The Income Statement
A company's income statement provides details on the revenue a company earns and the expenses involved in its operating activities. Overall, it provides more granular detail on the holistic operating activities of a company. Broadly, the income statement shows the direct, indirect, and capital expenses a company incurs.
Starting with direct, the top line reports the level of revenue a company earned over a specific time frame. It then shows the expenses directly related to earning that revenue. Direct expenses are generally grouped into cost of goods sold or cost of sales which represents direct wholesale costs. Costs of sales are subtracted from revenue to arrive at gross profit. Gross profit is then often analyzed in comparison to total sales to identify a company’s gross profit margin.
Indirect expenses are also an important part of the income statement. Indirect expenses form a second category and show all costs indirectly associated with the revenue-generating activities of a firm. These costs can include salaries, general and administrative expenses, research and development, and depreciation and amortization. Together these indirect expenses are subtracted from gross profit to identify operating income.

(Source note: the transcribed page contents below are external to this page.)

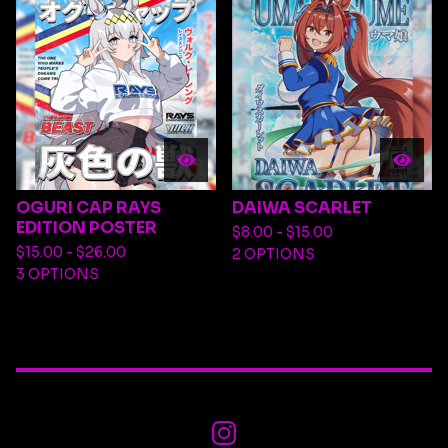
OGURI CAP RAYS
DAIWA SCARLET
EDITION POSTER
$
8.00 -
$
15.00
$
15.00 -
$
26.00
2 OPTIONS
3 OPTIONS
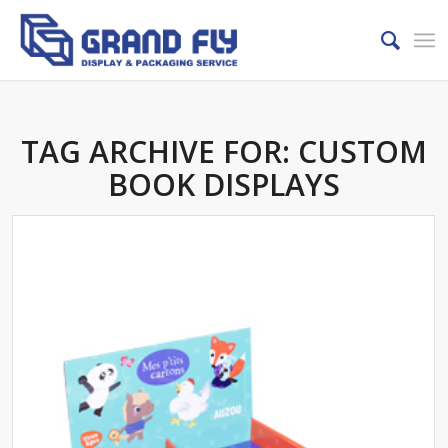
TAG ARCHIVE FOR:
CUSTOM
BOOK DISPLAYS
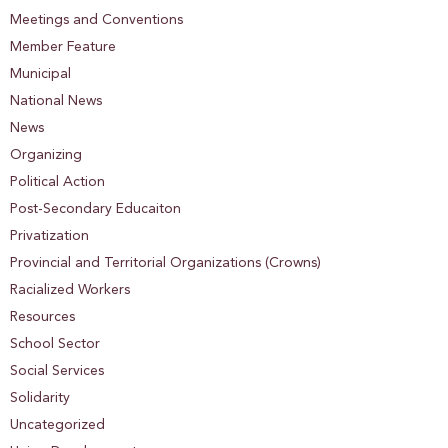
Meetings and Conventions
Member Feature
Municipal
National News
News
Organizing
Political Action
Post-Secondary Educaiton
Privatization
Provincial and Territorial Organizations (Crowns)
Racialized Workers
Resources
School Sector
Social Services
Solidarity
Uncategorized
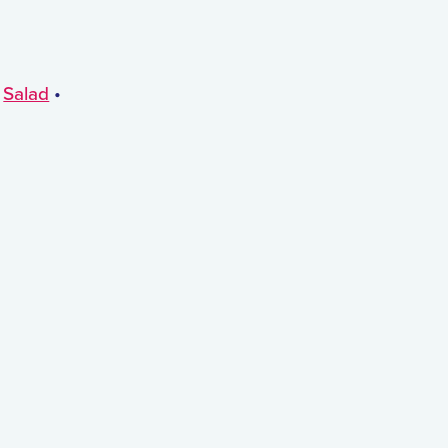
•
Salad
•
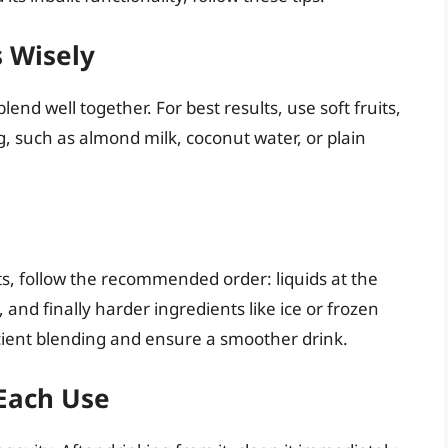
s Wisely
lend well together. For best results, use soft fruits,
ng, such as almond milk, coconut water, or plain
s, follow the recommended order: liquids at the
, and finally harder ingredients like ice or frozen
ficient blending and ensure a smoother drink.
 Each Use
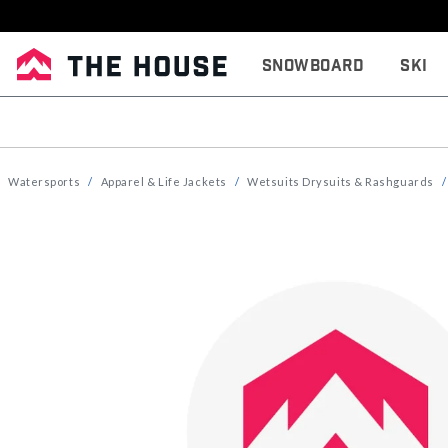
Snowboard
Ski
Watersports
Apparel & Life Jackets
Wetsuits Drysuits & Rashguards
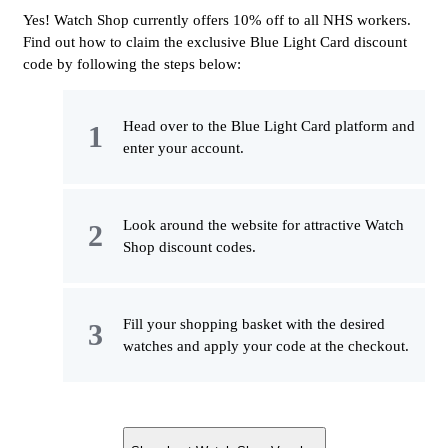
Yes! Watch Shop currently offers 10% off to all NHS workers.
Find out how to claim the exclusive Blue Light Card discount
code by following the steps below:
Head over to the Blue Light Card platform and
enter your account.
Look around the website for attractive Watch
Shop discount codes.
Fill your shopping basket with the desired
watches and apply your code at the checkout.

The final category on the income statement factors in capital expenses. The last expenses to be considered here include interest, tax, and extraordinary items. The subtraction of these items results in the bottom line net income or total amount of earnings a company has achieved.
Offering a great deal of transparency on the company’s operating activities, the income statement is also a key driver of the company’s other two financial statements. Net income at the end of a period becomes part of the company’s short-term assets. Net income is also carried over to the cash flow statement where it serves as the top line item for operating activities. Sales booked during the period are also added to the company’s short term assets as accounts receivable.
On the income statement, analysts will typically be looking at a company’s operating efficiency. Therefore, key ratios used for analyzing the income statement include gross margin, operating margin, and net margin as well as tax ratio efficiency and interest coverage.
The Cash Flow Statement
The cash flow statement provides a view of a company’s overall liquidity by showing cash transaction activities. It reports all cash inflows and outflows over the course of an accounting period with a summation of the total cash available.
Standard cash flow statements will be broken into three parts: operating, investing, and financing. This financial statement highlights the net increase and decrease in total cash in each of these three areas.
The operating portion is closely tied with the income statement, showing cash generated from net earnings on the top line. The operating cash activities also include depreciation and amortization, and any operating write-offs such as uncollected accounts receivable.
The other two portions of the cash flow statement, investing and financing, are closely tied with the capital planning for the firm which is interconnected with the liabilities and equity on the balance sheet. Investing cash activities primarily focus on assets and show asset purchases and gains from invested assets. The financing cash activities focus on capital structure financing, showing proceeds from debt and stock issuance as well as cash payments for obligations such as interest and dividends.
A Comprehensive View
All three accounting statements are important for understanding and analyzing a company’s performance from multiple angles. The income statement provides deep insight into the core operating activities that generate earnings for the firm. The balance sheet and cash flow statement, however, focus more on the capital management of the firm in terms of both assets and structure.
Overall, top performing companies will achieve high marks in operating efficiency, asset management, and capital structuring. Management is responsible for overseeing these three levers in a way that serves the best interest of the shareholders, and the interconnected reporting of these levers is what makes financial statement reporting so important.